_WHAT IS EXPECTED_.
Would you reproduce exactly, and only, the lines starting at the one with "August 2019 (805, 1789)" and ending at the last line of the data, with both included? Leave the pictures out.

[Records excerpted from a collection]
□ □ □ □ □

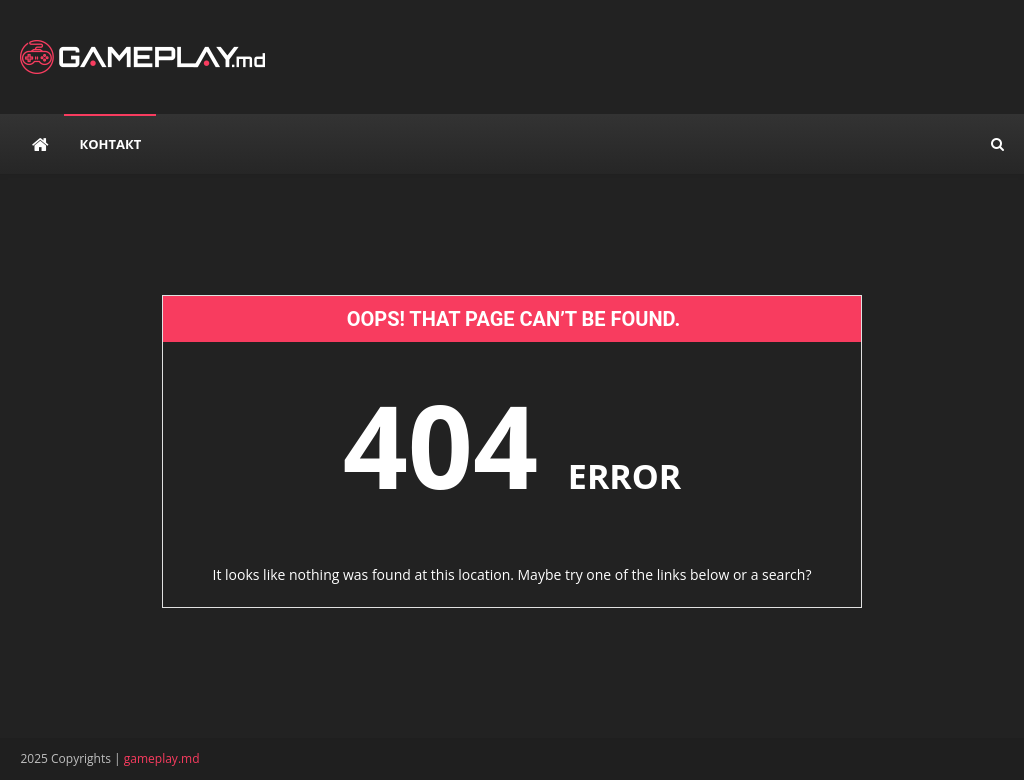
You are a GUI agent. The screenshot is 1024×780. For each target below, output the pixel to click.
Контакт (110, 144)
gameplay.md (162, 758)
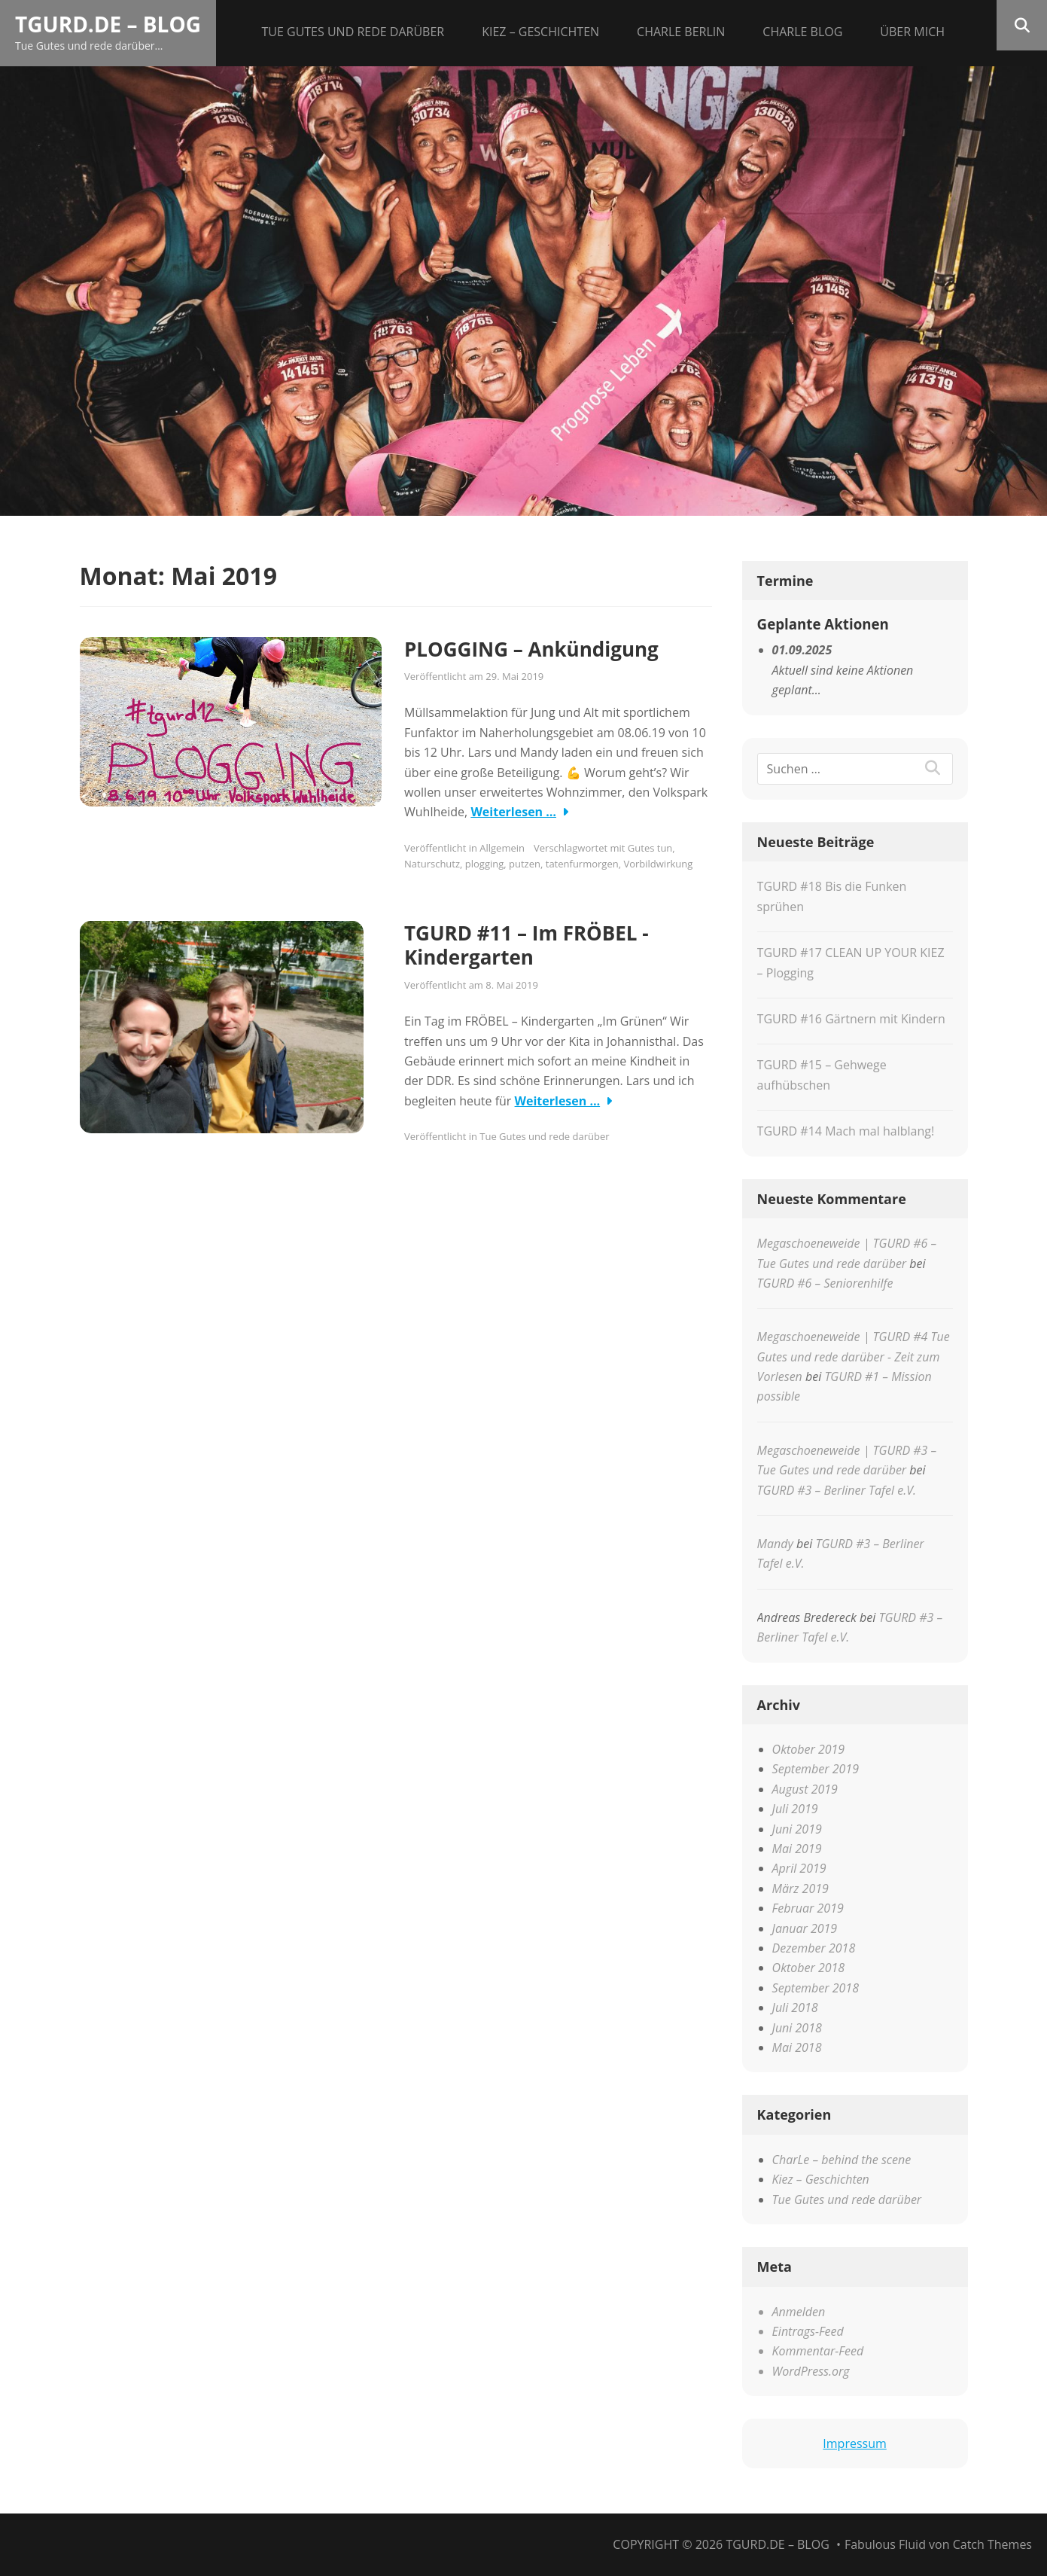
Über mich (912, 31)
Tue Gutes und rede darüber (352, 31)
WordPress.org (811, 2371)
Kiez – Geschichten (540, 31)
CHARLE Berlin (681, 31)
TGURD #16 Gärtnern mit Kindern (851, 1019)
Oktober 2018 (808, 1967)
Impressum (854, 2443)
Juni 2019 (797, 1829)
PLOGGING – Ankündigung (531, 649)
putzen (524, 863)
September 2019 (815, 1769)
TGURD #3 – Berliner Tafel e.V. (836, 1490)
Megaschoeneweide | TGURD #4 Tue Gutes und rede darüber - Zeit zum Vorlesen (853, 1356)
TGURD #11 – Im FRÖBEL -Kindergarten (526, 945)
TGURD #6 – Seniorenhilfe (825, 1283)
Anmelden (799, 2311)
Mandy (775, 1543)
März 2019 (800, 1888)
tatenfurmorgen (582, 863)
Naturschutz (432, 863)
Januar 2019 (805, 1928)
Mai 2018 (797, 2047)
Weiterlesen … (513, 811)
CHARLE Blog (802, 31)
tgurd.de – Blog (108, 24)
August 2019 (805, 1789)
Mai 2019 (797, 1848)
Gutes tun (650, 848)
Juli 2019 (795, 1808)
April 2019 (799, 1868)
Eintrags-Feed (808, 2331)
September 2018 (815, 1988)
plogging (484, 863)
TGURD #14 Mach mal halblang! (846, 1131)
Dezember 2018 (814, 1948)
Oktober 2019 (808, 1749)
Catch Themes (992, 2544)
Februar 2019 (808, 1908)
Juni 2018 (797, 2028)
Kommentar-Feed (818, 2351)
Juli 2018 (795, 2007)
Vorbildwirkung (657, 863)
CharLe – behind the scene (842, 2159)
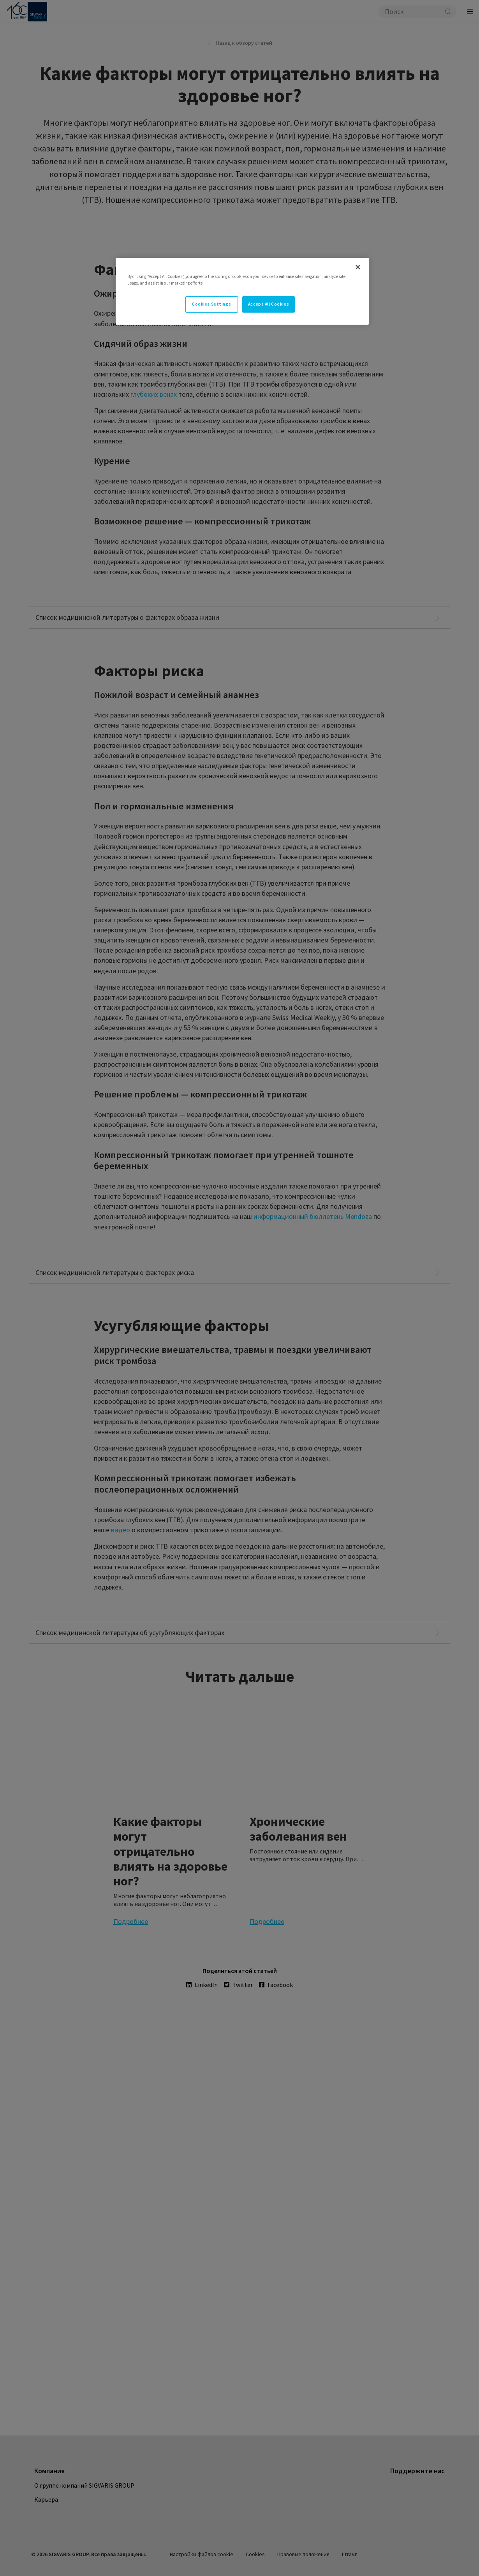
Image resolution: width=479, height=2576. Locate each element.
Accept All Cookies (268, 304)
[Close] (357, 267)
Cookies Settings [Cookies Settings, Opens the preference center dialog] (211, 304)
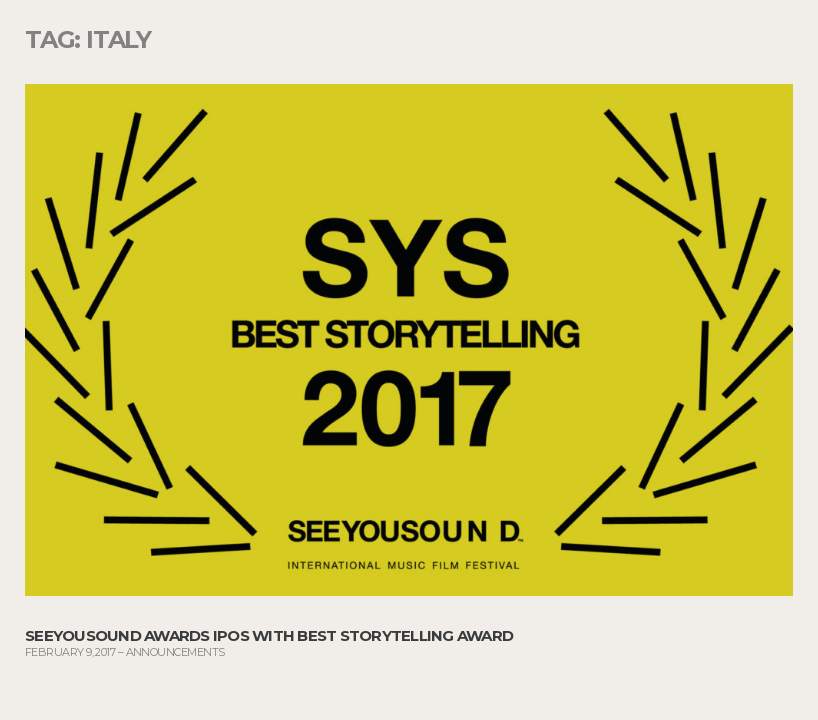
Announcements (175, 652)
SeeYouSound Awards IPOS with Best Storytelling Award (269, 635)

□ □ □ □ □

_OUTPUT FOR THIS TASK_.
August 2019 (805, 1789)
Mai 2019 (797, 1848)
Gutes tun (650, 848)
Juli 2019 (795, 1808)
April 2019 (799, 1868)
Eintrags-Feed (808, 2331)
September 2018 (815, 1988)
plogging (484, 863)
TGURD #14 Mach mal halblang! (846, 1131)
Dezember 2018 (814, 1948)
Oktober 2019 (808, 1749)
Catch Themes (992, 2544)
Februar 2019 (808, 1908)
Juni 2018 (797, 2028)
Kommentar-Feed (818, 2351)
Juli 2018 (795, 2007)
Vorbildwirkung (657, 863)
CharLe – behind the scene (842, 2159)
Image resolution: width=479, height=2576. Locate each element.
Accept All Cookies (268, 304)
[Close] (357, 267)
Cookies Settings [Cookies Settings, Opens the preference center dialog] (211, 304)
Announcements (175, 652)
SeeYouSound Awards IPOS with Best Storytelling Award (269, 635)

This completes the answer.